### Exercise goal
The answer is every line of the records that holds the word "super", copied in full.

-------- Material shown

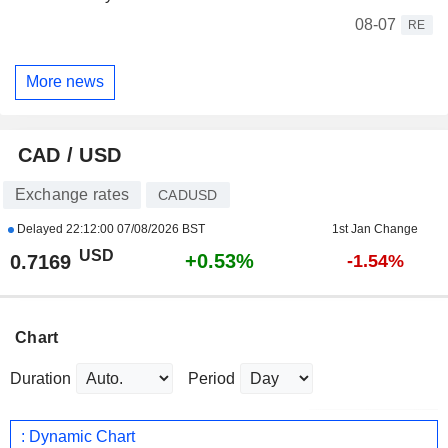
08-07
RE
More news
CAD / USD
Exchange rates
CADUSD
Delayed
22:12:00 07/08/2026 BST
1st Jan Change
USD
+0.53%
0.7169
-1.54%
Chart
Duration
Period
: Dynamic Chart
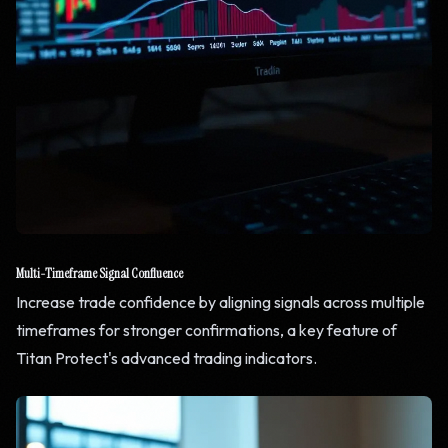
Multi-Timeframe Signal Confluence
Increase trade confidence by aligning signals across multiple
timeframes for stronger confirmations, a key feature of
Titan Protect's advanced trading indicators.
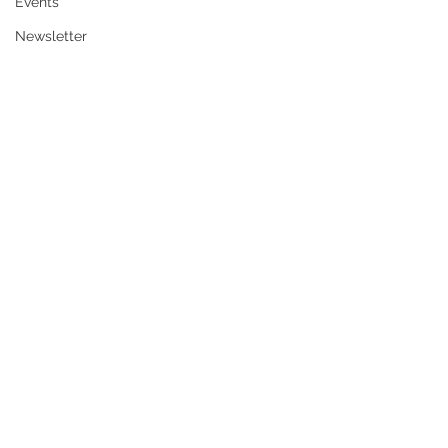
Events
Newsletter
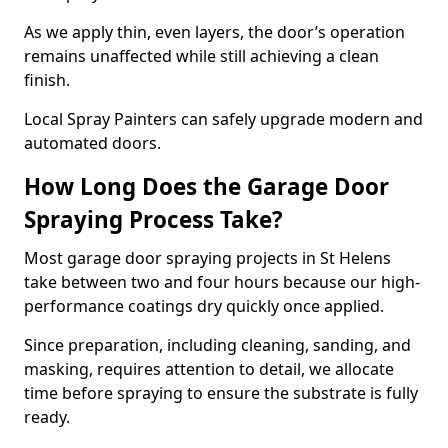
As we apply thin, even layers, the door’s operation
remains unaffected while still achieving a clean
finish.
Local Spray Painters can safely upgrade modern and
automated doors.
How Long Does the Garage Door
Spraying Process Take?
Most garage door spraying projects in St Helens
take between two and four hours because our high-
performance coatings dry quickly once applied.
Since preparation, including cleaning, sanding, and
masking, requires attention to detail, we allocate
time before spraying to ensure the substrate is fully
ready.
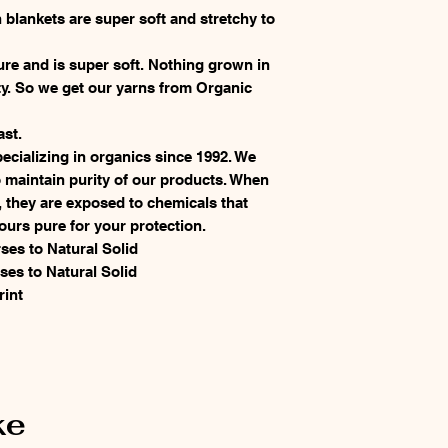
 blankets are super soft and stretchy to
.
ure and is super soft. Nothing grown in
ty. So we get our yarns from Organic
ast.
cializing in organics since 1992. We
 maintain purity of our products. When
, they are exposed to chemicals that
ours pure for your protection.
ses to Natural Solid
ses to Natural Solid
rint
ke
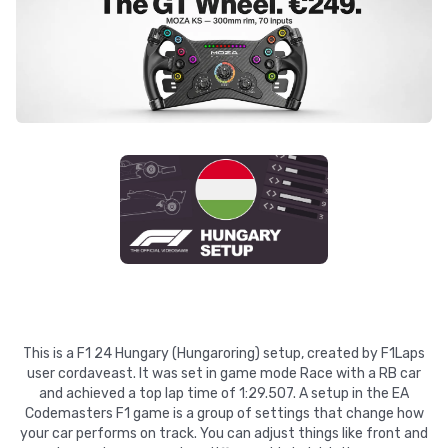
This is a F1 24 Hungary (Hungaroring) setup, created by F1Laps
user cordaveast. It was set in game mode Race with a RB car
and achieved a top lap time of 1:29.507. A setup in the EA
Codemasters F1 game is a group of settings that change how
your car performs on track. You can adjust things like front and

----------------

### Written response
 blankets are super soft and stretchy to
ure and is super soft. Nothing grown in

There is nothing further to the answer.